Ekho Moskvy radio not to apologize for host Shenderovich’s statements
In his blog post dated February 10 and dedicated to the 2014 Winter Olympics currently underway in the Russian Black Sea resort of Sochi, Shenderovich in fact compared the ongoing Games to the 1936 Summer Olympics held in Berlin, Germany. Vladimir Vasilyev, who leads the ruling United Russia party’s faction in the lower house of parliament, urged Ekho Moskvy to apologize for Shenderovich’s "fascist” statements.
Shenderovich recalled the victory of German athlete Hans Woellke in men's shot put competition at the 1936 Olympics. "There is something about his victory that prevents us from rejoicing at it today,” he wrote.
“It is probably the final price paid for that sporting exploit - the price that incorporates Dachau [concentration camp], Coventry [bombed by Germany in 1940], Khatyn [Belarusian village whose population was massacred by Nazi collaborators] and Leningrad [that came under siege from the German army],” he said in his post.
“It was not Hans’s fault, of course, but he seems to have contributed,” Shenderovich said.

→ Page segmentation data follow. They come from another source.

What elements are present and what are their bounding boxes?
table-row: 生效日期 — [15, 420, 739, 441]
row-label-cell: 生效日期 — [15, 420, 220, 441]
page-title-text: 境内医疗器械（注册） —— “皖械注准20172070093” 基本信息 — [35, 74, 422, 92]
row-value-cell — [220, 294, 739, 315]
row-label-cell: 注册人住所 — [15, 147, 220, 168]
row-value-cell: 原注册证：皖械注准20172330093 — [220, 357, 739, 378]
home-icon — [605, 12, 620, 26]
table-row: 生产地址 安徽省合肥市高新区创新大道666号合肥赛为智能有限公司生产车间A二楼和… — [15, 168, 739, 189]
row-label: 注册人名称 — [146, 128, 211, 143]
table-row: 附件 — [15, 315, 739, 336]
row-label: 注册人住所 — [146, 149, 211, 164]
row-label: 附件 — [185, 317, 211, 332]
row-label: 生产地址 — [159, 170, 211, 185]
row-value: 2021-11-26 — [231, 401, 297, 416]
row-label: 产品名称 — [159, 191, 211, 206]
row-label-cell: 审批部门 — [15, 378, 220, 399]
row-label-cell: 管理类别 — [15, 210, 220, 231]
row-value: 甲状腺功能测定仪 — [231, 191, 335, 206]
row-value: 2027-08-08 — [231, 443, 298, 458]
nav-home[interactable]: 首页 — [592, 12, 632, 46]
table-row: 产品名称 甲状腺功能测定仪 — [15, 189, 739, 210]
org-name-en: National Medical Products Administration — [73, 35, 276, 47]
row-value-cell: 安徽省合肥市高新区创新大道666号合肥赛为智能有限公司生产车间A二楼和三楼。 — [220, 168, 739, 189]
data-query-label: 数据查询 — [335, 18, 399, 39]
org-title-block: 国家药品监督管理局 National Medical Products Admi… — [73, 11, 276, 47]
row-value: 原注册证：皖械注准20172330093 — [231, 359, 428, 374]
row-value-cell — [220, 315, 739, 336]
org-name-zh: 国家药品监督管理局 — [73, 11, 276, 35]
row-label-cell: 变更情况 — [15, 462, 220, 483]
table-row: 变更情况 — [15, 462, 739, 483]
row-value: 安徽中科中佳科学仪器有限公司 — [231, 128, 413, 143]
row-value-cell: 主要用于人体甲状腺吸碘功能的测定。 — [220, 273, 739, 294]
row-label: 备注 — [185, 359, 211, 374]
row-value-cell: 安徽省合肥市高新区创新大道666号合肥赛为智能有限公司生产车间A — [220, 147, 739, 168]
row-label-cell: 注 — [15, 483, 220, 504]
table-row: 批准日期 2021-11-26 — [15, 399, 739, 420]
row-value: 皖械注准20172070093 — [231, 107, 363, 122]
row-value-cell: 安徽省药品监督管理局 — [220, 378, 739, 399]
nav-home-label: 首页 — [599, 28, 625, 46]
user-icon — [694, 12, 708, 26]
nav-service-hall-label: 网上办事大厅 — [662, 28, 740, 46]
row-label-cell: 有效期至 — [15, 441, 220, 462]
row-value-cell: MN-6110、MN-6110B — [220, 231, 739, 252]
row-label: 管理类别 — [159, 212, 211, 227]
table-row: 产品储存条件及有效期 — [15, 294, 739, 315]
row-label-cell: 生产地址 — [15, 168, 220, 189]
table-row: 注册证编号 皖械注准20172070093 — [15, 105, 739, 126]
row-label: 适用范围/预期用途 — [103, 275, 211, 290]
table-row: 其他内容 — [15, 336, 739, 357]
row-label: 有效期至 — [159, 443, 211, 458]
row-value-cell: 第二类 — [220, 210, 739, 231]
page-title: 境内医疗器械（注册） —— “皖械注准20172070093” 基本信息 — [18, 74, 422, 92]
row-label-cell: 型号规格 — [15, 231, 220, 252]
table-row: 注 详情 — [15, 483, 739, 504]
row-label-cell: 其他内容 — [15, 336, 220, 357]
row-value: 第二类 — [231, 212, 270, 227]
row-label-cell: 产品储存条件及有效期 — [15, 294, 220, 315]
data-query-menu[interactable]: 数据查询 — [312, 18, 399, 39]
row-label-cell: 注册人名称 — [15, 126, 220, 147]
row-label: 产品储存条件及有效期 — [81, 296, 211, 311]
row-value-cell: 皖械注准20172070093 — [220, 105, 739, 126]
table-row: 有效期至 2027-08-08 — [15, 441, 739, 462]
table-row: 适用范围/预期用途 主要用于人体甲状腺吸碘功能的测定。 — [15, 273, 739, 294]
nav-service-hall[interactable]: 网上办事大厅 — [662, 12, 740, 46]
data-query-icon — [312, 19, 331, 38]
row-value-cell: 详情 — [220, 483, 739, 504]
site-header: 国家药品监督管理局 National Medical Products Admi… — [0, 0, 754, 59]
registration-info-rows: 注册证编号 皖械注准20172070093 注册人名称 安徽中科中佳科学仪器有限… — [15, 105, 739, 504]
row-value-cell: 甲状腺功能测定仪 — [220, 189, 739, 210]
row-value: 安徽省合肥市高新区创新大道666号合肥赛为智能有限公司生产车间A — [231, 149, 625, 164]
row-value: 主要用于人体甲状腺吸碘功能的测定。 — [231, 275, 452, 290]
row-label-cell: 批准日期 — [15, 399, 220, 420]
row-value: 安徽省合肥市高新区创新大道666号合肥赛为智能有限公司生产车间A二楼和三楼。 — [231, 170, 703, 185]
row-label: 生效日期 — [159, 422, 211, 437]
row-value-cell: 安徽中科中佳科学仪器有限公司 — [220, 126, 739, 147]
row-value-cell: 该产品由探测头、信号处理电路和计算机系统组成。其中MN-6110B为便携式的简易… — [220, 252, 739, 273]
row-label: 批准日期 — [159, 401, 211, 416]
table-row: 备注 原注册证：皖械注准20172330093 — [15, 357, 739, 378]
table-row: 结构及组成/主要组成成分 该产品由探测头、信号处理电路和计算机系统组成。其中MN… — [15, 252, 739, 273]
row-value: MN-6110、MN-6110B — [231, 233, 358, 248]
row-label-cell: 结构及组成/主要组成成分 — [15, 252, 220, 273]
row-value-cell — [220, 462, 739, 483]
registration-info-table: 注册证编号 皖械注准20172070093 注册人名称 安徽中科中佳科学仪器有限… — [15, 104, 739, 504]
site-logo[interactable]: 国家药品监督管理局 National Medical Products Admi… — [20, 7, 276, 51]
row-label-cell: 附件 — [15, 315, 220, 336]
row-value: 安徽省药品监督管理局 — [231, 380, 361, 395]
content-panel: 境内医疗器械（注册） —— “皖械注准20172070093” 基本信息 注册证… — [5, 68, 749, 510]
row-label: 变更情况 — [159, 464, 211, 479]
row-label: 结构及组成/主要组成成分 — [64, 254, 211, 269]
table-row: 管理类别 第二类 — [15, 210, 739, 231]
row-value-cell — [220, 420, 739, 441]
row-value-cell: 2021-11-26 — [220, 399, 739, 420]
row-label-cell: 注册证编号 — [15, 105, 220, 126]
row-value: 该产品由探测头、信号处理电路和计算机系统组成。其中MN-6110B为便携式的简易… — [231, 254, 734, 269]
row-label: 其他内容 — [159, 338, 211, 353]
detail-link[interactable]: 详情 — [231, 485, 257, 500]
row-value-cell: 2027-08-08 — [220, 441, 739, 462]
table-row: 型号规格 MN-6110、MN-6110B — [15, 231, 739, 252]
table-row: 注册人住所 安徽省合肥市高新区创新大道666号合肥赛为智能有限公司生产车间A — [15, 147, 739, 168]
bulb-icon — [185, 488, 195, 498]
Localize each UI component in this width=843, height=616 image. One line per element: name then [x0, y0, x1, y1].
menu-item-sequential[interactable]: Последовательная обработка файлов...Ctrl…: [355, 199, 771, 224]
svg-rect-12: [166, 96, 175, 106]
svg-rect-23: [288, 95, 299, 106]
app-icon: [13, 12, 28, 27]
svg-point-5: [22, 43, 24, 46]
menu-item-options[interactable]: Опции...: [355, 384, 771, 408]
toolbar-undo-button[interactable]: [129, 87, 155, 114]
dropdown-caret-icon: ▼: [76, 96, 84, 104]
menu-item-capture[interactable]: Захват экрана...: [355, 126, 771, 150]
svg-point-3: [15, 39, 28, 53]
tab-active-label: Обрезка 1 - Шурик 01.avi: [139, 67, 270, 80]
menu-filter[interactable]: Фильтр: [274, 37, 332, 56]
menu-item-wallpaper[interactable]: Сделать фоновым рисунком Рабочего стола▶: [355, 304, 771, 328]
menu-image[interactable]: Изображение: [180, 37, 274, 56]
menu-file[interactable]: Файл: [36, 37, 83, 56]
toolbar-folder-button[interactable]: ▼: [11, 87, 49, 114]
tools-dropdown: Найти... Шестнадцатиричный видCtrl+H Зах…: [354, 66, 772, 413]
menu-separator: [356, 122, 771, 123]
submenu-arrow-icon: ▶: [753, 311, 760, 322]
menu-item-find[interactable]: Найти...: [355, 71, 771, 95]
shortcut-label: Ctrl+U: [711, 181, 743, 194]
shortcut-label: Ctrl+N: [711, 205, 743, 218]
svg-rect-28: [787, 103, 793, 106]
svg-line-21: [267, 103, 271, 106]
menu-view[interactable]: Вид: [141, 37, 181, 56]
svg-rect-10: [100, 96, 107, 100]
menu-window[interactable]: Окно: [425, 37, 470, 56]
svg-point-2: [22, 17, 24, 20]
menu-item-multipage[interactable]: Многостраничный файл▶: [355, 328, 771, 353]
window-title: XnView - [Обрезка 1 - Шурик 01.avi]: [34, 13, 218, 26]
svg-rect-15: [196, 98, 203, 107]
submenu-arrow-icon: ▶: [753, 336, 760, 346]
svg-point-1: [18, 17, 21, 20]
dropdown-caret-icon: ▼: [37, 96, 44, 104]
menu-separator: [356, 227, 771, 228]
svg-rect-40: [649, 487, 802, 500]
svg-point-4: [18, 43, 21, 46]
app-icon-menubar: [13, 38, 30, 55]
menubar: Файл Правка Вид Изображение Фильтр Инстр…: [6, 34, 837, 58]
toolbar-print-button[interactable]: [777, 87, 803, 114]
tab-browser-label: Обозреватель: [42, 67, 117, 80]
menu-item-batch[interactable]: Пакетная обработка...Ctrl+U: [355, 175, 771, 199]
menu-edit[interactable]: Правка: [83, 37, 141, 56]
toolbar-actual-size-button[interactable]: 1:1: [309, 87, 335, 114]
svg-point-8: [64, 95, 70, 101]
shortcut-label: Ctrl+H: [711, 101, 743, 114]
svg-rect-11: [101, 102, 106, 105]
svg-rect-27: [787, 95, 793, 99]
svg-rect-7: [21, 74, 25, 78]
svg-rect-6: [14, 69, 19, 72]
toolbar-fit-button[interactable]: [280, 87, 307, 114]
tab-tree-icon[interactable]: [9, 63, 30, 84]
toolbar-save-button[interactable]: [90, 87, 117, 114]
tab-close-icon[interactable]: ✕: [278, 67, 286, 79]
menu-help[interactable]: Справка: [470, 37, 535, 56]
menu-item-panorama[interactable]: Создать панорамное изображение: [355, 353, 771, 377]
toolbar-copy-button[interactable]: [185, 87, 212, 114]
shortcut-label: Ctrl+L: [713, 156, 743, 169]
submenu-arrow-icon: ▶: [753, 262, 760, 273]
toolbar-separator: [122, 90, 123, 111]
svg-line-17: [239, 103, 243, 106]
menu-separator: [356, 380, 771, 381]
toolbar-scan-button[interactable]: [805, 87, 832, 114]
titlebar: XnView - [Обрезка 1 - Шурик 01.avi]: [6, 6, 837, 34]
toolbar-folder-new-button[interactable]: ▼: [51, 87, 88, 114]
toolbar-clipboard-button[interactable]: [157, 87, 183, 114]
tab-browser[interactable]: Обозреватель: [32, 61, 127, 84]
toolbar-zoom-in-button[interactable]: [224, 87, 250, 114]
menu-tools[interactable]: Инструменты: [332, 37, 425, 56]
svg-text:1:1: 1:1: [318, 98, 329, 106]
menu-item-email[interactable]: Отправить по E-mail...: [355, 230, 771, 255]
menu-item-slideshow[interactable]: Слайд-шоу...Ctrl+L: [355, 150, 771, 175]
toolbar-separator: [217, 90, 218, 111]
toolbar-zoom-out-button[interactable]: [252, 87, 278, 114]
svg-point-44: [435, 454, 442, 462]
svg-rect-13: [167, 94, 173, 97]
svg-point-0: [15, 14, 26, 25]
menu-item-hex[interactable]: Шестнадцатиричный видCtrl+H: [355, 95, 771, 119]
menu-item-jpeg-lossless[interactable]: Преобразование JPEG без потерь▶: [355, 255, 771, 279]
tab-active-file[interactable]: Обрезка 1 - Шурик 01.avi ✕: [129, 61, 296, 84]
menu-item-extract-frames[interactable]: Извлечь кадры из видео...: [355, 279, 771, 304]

Venediktov told Itar-Tass: “I have seen the blog and can say that I personally do not see anything fascist in it.”
“The Ekho Moskvy radio will not apologize for it. Besides, it is Shenderovich’s original text only posted on the website in his [own] blog,” the Ekho Moskvy editor-in-chief said.
“Our radio station’s website presents very many different viewpoints on the Olympics. Shenderovich’s blog is just one of the opinions,” he said.
United Russia’s Vasilyev said Shenderovich’s statement caused “perplexity.” “We already have a campaign that appeals to public opinion. I am speaking about the situation with [the] Dozhd [TV channel],” Vasilyev said.
“Now there was a statement on Ekho for which, it seems to me, apologies will have to be made,” he said.
Dozhd provoked outrage in Russia in January when it posted a survey asking respondents if the Soviet Union should have surrendered Leningrad, besieged by the German armed forces, to the Nazis to avoid mass deaths.
Leningrad was historically and is currently known as St. Petersburg.